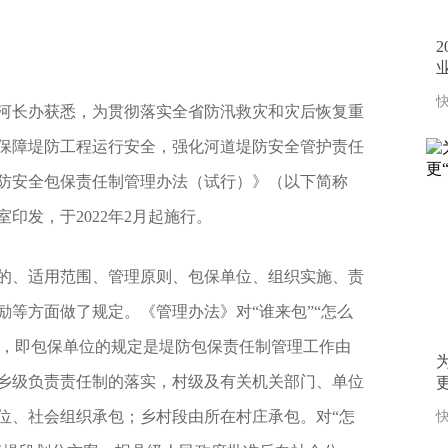
快
河长办获悉，为贯彻落实全省防汛救灾和灾后恢复重
保障堤防工程运行安全，强化河道堤防安全管护责任
防安全包保责任制管理办法（试行）》（以下简称
印发，于2022年2月起施行。
的、适用范围、管理原则、包保单位、组织实施、责
励等方面做了规定。《管理办法》对“谁来包”“怎么
包”，即包保单位的规定是堤防包保责任制管理工作由
乡级负责责任制的落实，村级及有关机关部门、单位
更
位、社会组织承包；乡村段由所在村庄承包。对“怎
快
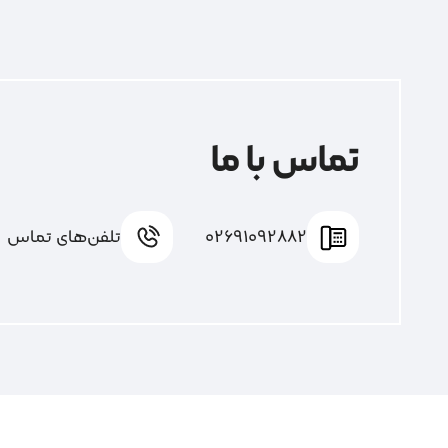
تماس با ما
02691092882
تلفن‌های تماس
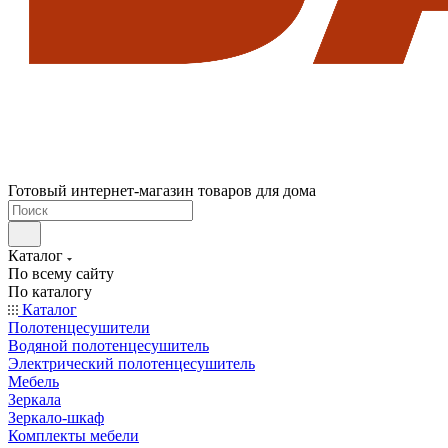
Готовый интернет-магазин товаров для дома
Каталог
По всему сайту
По каталогу
Каталог
Полотенцесушители
Водяной полотенцесушитель
Электрический полотенцесушитель
Мебель
Зеркала
Зеркало-шкаф
Комплекты мебели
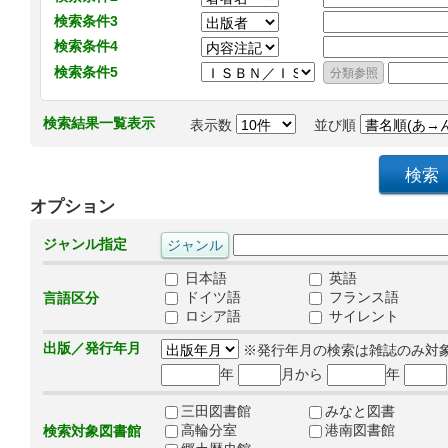
検索条件3
検索条件4
検索条件5
検索結果一覧表示
表示数
並び順
オプション
ジャンル指定
日本語
英語
ドイツ語
フランス語
言語区分
ロシア語
サイレント
出版／発行年月
※発行年月の検索は雑誌のみ対
年
月から
年
三田図書館
みなと図書
高輪分室
港南図書館
検索対象図書館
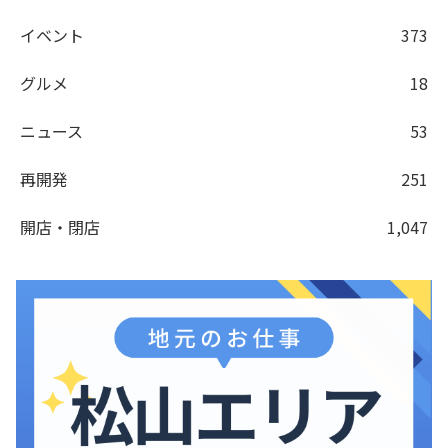
イベント
373
グルメ
18
ニュース
53
再開発
251
開店・閉店
1,047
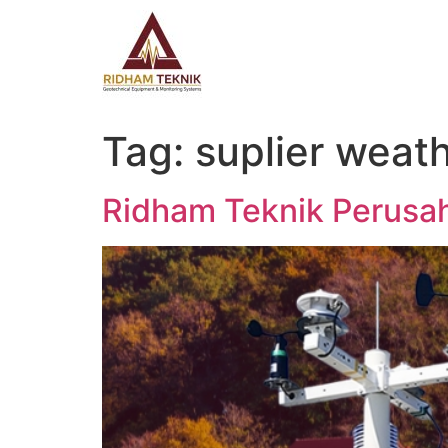
Tag:
suplier weath
Ridham Teknik Perusah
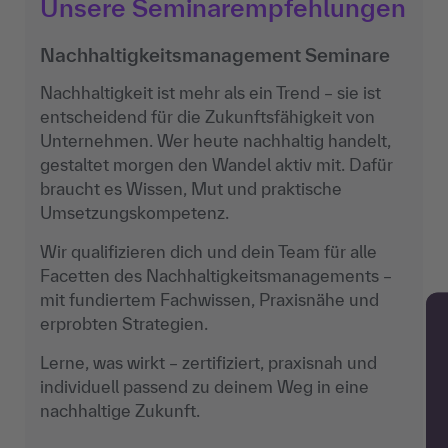
Unsere Seminarempfehlungen
Nachhaltigkeitsmanagement Seminare
Nachhaltigkeit ist mehr als ein Trend – sie ist
entscheidend für die Zukunftsfähigkeit von
Unternehmen. Wer heute nachhaltig handelt,
gestaltet morgen den Wandel aktiv mit. Dafür
braucht es Wissen, Mut und praktische
Umsetzungskompetenz.
Wir qualifizieren dich und dein Team für alle
Facetten des Nachhaltigkeitsmanagements –
mit fundiertem Fachwissen, Praxisnähe und
erprobten Strategien.
Lerne, was wirkt – zertifiziert, praxisnah und
individuell passend zu deinem Weg in eine
nachhaltige Zukunft.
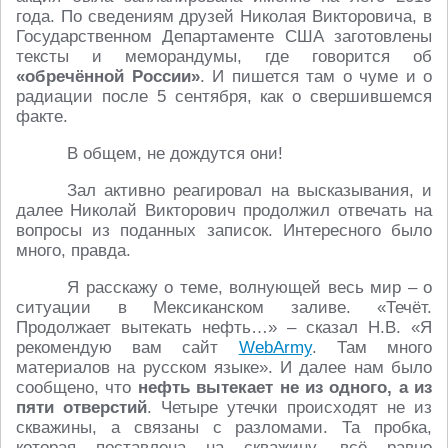
года. По сведениям друзей Николая Викторовича, в
Государственном Департаменте США заготовлены
тексты и меморандумы, где говорится об
«обречённой России»
. И пишется там о чуме и о
радиации после 5 сентября, как о свершившемся
факте.
В общем, не дождутся они!
Зал активно реагировал на высказывания, и
далее Николай Викторович продолжил отвечать на
вопросы из поданных записок. Интересного было
много, правда.
Я расскажу о теме, волнующей весь мир – о
ситуации в Мексиканском заливе. «Течёт.
Продолжает вытекать нефть…» – сказал Н.В. «Я
рекомендую вам сайт
WebArmy
. Там много
материалов на русском языке». И далее нам было
сообщено, что
нефть вытекает не из одного, а из
пяти отверстий
. Четыре утечки происходят не из
скважины, а связаны с разломами. Та пробка,
которая поставлена на скважину, всё равно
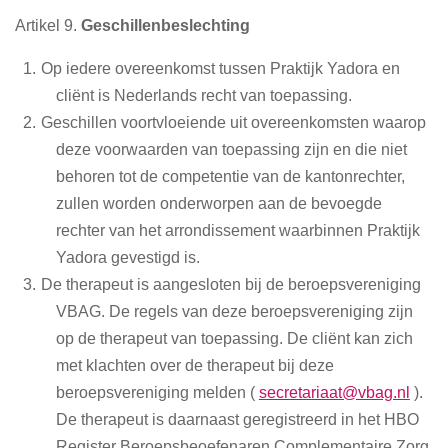
Artikel 9.
Geschillenbeslechting
Op iedere overeenkomst tussen Praktijk Yadora en
cliënt is Nederlands recht van toepassing.
Geschillen voortvloeiende uit overeenkomsten waarop
deze voorwaarden van toepassing zijn en die niet
behoren tot de competentie van de kantonrechter,
zullen worden onderworpen aan de bevoegde
rechter van het arrondissement waarbinnen Praktijk
Yadora gevestigd is.
De therapeut is aangesloten bij de beroepsvereniging
VBAG. De regels van deze beroepsvereniging zijn
op de therapeut van toepassing. De cliënt kan zich
met klachten over de therapeut bij deze
beroepsvereniging melden (
secretariaat@vbag.nl
).
De therapeut is daarnaast geregistreerd in het HBO
Register Beroepsbeoefenaren Complementaire Zorg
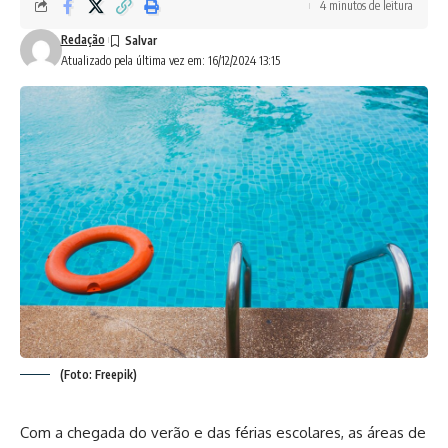
4 minutos de leitura
Redação
Atualizado pela última vez em: 16/12/2024 13:15
(Foto: Freepik)
Com a chegada do verão e das férias escolares, as áreas de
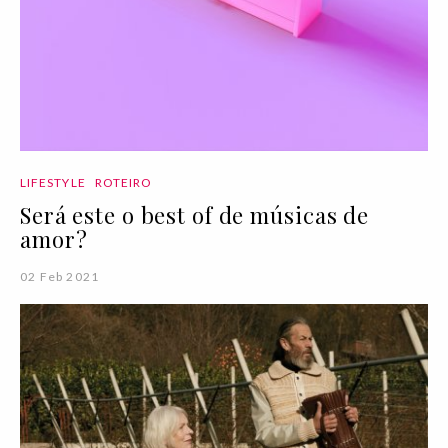
LIFESTYLE
ROTEIRO
Será este o best of de músicas de
amor?
02 Feb 2021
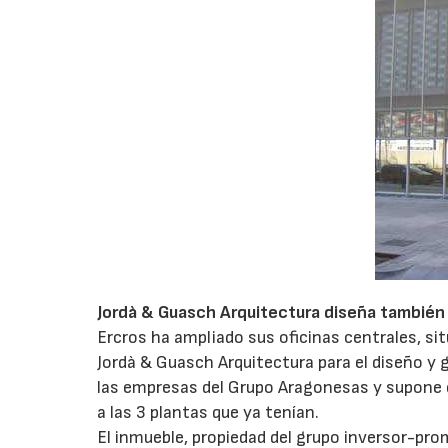
Jordà & Guasch Arquitectura diseña también 
Ercros ha ampliado sus oficinas centrales, si
Jordà & Guasch Arquitectura para el diseño y 
las empresas del Grupo Aragonesas y supone 
a las 3 plantas que ya tenían.
El inmueble, propiedad del grupo inversor-pr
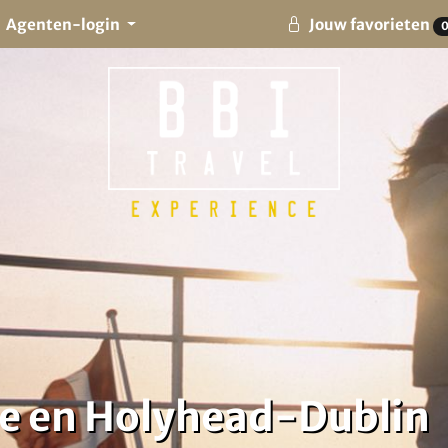
Agenten-login
Jouw favorieten
e en Holyhead-Dublin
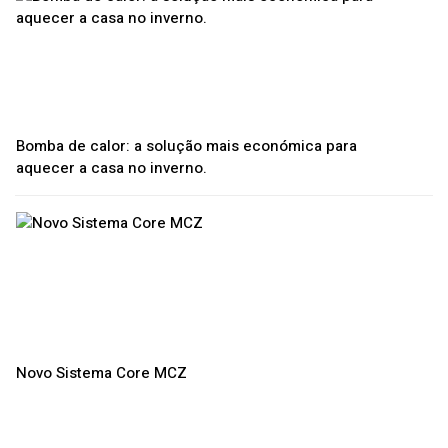
Bomba de calor: a solução mais económica para
aquecer a casa no inverno.
Novo Sistema Core MCZ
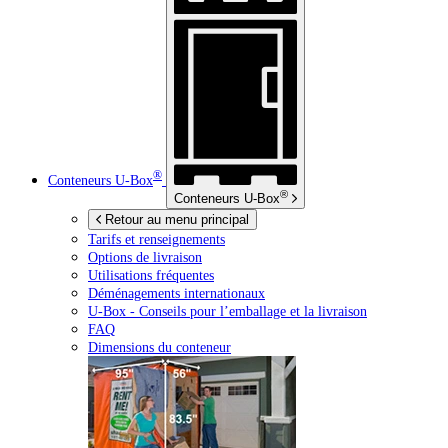
®
Conteneurs
U-Box
®
Conteneurs
U-Box
Retour au menu principal
Tarifs et renseignements
Options de livraison
Utilisations fréquentes
Déménagements internationaux
U-Box -
Conseils pour l’emballage et la livraison
FAQ
Dimensions du conteneur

+---+

### Exercise objective
The data above, line by line: transcribe it exactly and drop the pictures.

### Answer to the exercise
快
河长办获悉，为贯彻落实全省防汛救灾和灾后恢复重
保障堤防工程运行安全，强化河道堤防安全管护责任
防安全包保责任制管理办法（试行）》（以下简称
印发，于2022年2月起施行。
的、适用范围、管理原则、包保单位、组织实施、责
励等方面做了规定。《管理办法》对“谁来包”“怎么
包”，即包保单位的规定是堤防包保责任制管理工作由
乡级负责责任制的落实，村级及有关机关部门、单位
更
位、社会组织承包；乡村段由所在村庄承包。对“怎
快
تماس با ما
02691092882
تلفن‌های تماس
Готовый интернет-магазин товаров для дома
Каталог
По всему сайту
По каталогу
Каталог
Полотенцесушители
Водяной полотенцесушитель
Электрический полотенцесушитель
Мебель
Зеркала
Зеркало-шкаф
Комплекты мебели
検索条件3
検索条件4
検索条件5
検索結果一覧表示
表示数
並び順
オプション
ジャンル指定
日本語
英語
ドイツ語
フランス語
言語区分
ロシア語
サイレント
出版／発行年月
※発行年月の検索は雑誌のみ対
年
月から
年
三田図書館
みなと図書
高輪分室
港南図書館
検索対象図書館
イベント
373
グルメ
18
ニュース
53
再開発
251
開店・閉店
1,047
Tag:
suplier weath
Ridham Teknik Perusah
Unsere Seminarempfehlungen
Nachhaltigkeitsmanagement Seminare
Nachhaltigkeit ist mehr als ein Trend – sie ist
entscheidend für die Zukunftsfähigkeit von
Unternehmen. Wer heute nachhaltig handelt,
gestaltet morgen den Wandel aktiv mit. Dafür
braucht es Wissen, Mut und praktische
Umsetzungskompetenz.
Wir qualifizieren dich und dein Team für alle
Facetten des Nachhaltigkeitsmanagements –
mit fundiertem Fachwissen, Praxisnähe und
erprobten Strategien.
Lerne, was wirkt – zertifiziert, praxisnah und
individuell passend zu deinem Weg in eine
nachhaltige Zukunft.
года. По сведениям друзей Николая Викторовича, в
Государственном Департаменте США заготовлены
тексты и меморандумы, где говорится об
«обречённой России»
. И пишется там о чуме и о
радиации после 5 сентября, как о свершившемся
факте.
В общем, не дождутся они!
Зал активно реагировал на высказывания, и
далее Николай Викторович продолжил отвечать на
вопросы из поданных записок. Интересного было
много, правда.
Я расскажу о теме, волнующей весь мир – о
ситуации в Мексиканском заливе. «Течёт.
Продолжает вытекать нефть…» – сказал Н.В. «Я
рекомендую вам сайт
WebArmy
. Там много
материалов на русском языке». И далее нам было
сообщено, что
нефть вытекает не из одного, а из
пяти отверстий
. Четыре утечки происходят не из
скважины, а связаны с разломами. Та пробка,
которая поставлена на скважину, всё равно
Artikel 9.
Geschillenbeslechting
Op iedere overeenkomst tussen Praktijk Yadora en
cliënt is Nederlands recht van toepassing.
Geschillen voortvloeiende uit overeenkomsten waarop
deze voorwaarden van toepassing zijn en die niet
behoren tot de competentie van de kantonrechter,
zullen worden onderworpen aan de bevoegde
rechter van het arrondissement waarbinnen Praktijk
Yadora gevestigd is.
De therapeut is aangesloten bij de beroepsvereniging
VBAG. De regels van deze beroepsvereniging zijn
op de therapeut van toepassing. De cliënt kan zich
met klachten over de therapeut bij deze
beroepsvereniging melden (
secretariaat@vbag.nl
).
De therapeut is daarnaast geregistreerd in het HBO
Register Beroepsbeoefenaren Complementaire Zorg
4 minutos de leitura
Redação
Atualizado pela última vez em: 16/12/2024 13:15
(Foto: Freepik)
Com a chegada do verão e das férias escolares, as áreas de
LIFESTYLE
ROTEIRO
Será este o best of de músicas de
amor?
02 Feb 2021
Jordà & Guasch Arquitectura diseña también 
Ercros ha ampliado sus oficinas centrales, si
Jordà & Guasch Arquitectura para el diseño y 
las empresas del Grupo Aragonesas y supone 
a las 3 plantas que ya tenían.
El inmueble, propiedad del grupo inversor-pr
Agenten-login
Jouw favorieten
e en Holyhead-Dublin
Bomba de calor: a solução mais económica para
aquecer a casa no inverno.
Novo Sistema Core MCZ
®
Conteneurs
U-Box
®
Conteneurs
U-Box
Retour au menu principal
Tarifs et renseignements
Options de livraison
Utilisations fréquentes
Déménagements internationaux
U-Box -
Conseils pour l’emballage et la livraison
FAQ
Dimensions du conteneur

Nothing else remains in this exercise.